Posted By Administration, Friday, December 27, 2013
Updated: Thursday, August 24, 2017

Kansas Supreme Court – Civil


State v. Hurd
Seward District Court – Reversed and remanded
Court of Appeals – Reversed
No. 104,198 – December 27, 2013
FACTS:

Hurd convicted in trial that consolidated case with assault, battery, and criminal threat charges, and case charging two counts of failure to register as sex offender. Hurd appealed on nine issues, in part challenging district courts decision to consolidate the cases, trial judge’s refusal to recuse, and district court’s refusal to find complaint charging him with failing to register was jurisdictionally defective. In unpublished opinion, Court of Appeals rejected each issue and affirmed convictions and sentences. Hurd’s petition for review granted.

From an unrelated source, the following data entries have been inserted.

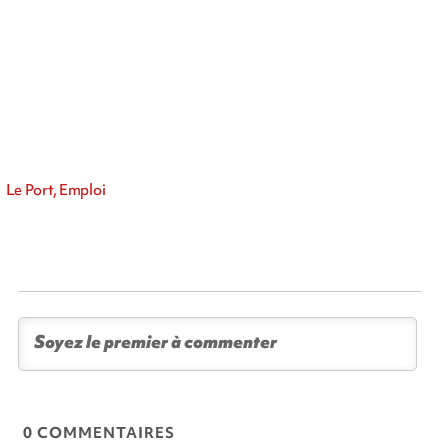
Le Port, Emploi
0 COMMENTAIRES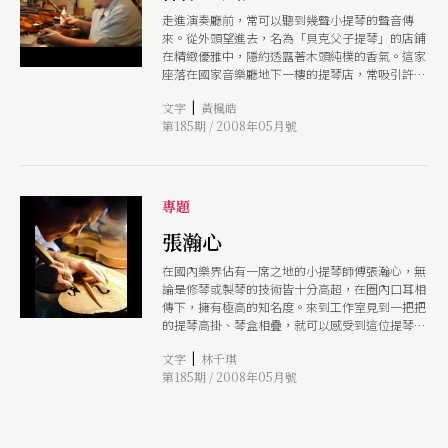
走進演奏廳前，常可以聽到幾聲小提琴的聲音傳
來。從外頭望進去，名為「貝克父子提琴」的店鋪
在精緻優雅中，隱約透露著木頭純樸的香氣。這家
座落在國家音樂廳地下一樓的提琴店，常吸引許多
好奇的目光，但「貝克父子」到底是誰？現在就讓
|
文字
黃楓皓
我們帶領觀眾，解開這角落的謎。
第185期 / 2008年05月號
專題
張瀚心
在國內樂界佔有一席之地的小提琴師傅張瀚心，無
論是修琴或製琴的技術皆十分高超，在圈內口耳相
傳下，擁有極高的知名度。來到工作室見到一把把
的提琴高掛、琴盒相疊，就可以感受到這位提琴醫
生對樂界琴生們的重要性，而張瀚心本人更是熱情
|
文字
林千琪
非凡，永遠為著生病的提琴，敞開大門。
第185期 / 2008年05月號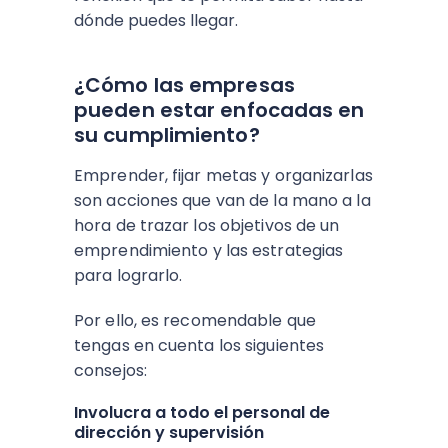
dónde puedes llegar.
¿Cómo las empresas
pueden estar enfocadas en
su cumplimiento?
Emprender, fijar metas y organizarlas
son acciones que van de la mano a la
hora de trazar los objetivos de un
emprendimiento y las estrategias
para lograrlo.
Por ello, es recomendable que
tengas en cuenta los siguientes
consejos:
Involucra a todo el personal de
dirección y supervisión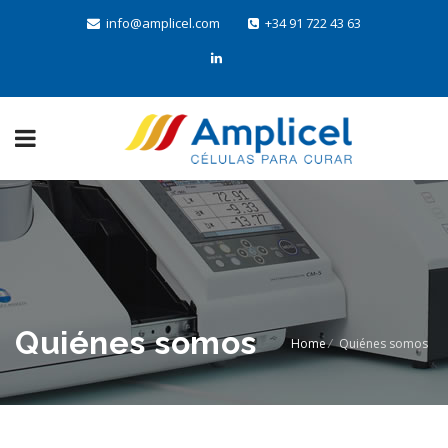
info@amplicel.com
+34 91 722 43 63
Quiénes somos
Home
/
Quiénes somos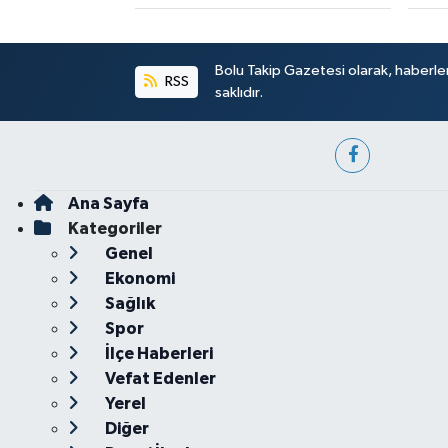
Bolu Takip Gazetesi olarak, haberle
RSS
saklıdır.
Ana Sayfa
Kategoriler
Genel
Ekonomi
Sağlık
Spor
İlçe Haberleri
Vefat Edenler
Yerel
Diğer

ISSUES: (1) Consolidation of cases, (2) defective complaint, (3) sufficiency of evidence of criminal threat, (4) recusal of trial judge, (5) authority to disqualify prosecutor
HELD:

District court erred in consolidating the two cases. District court’s calendar considerations do not provide a basis for joinder, and Supreme Court rejects Court of Appeals’ finding that crimes were connected. State v. Anthony, 257 Kan. 1003 (1995) is distinguished. State’s case as to battery, assault, and criminal threat charges was not strong, and jury might well have been influenced by Hurd’s prior convictions. Under the circumstances there was a reasonable probability that the improper consolidation affected the outcome of Hurd’s trial. Reversed and remanded for two separate trials.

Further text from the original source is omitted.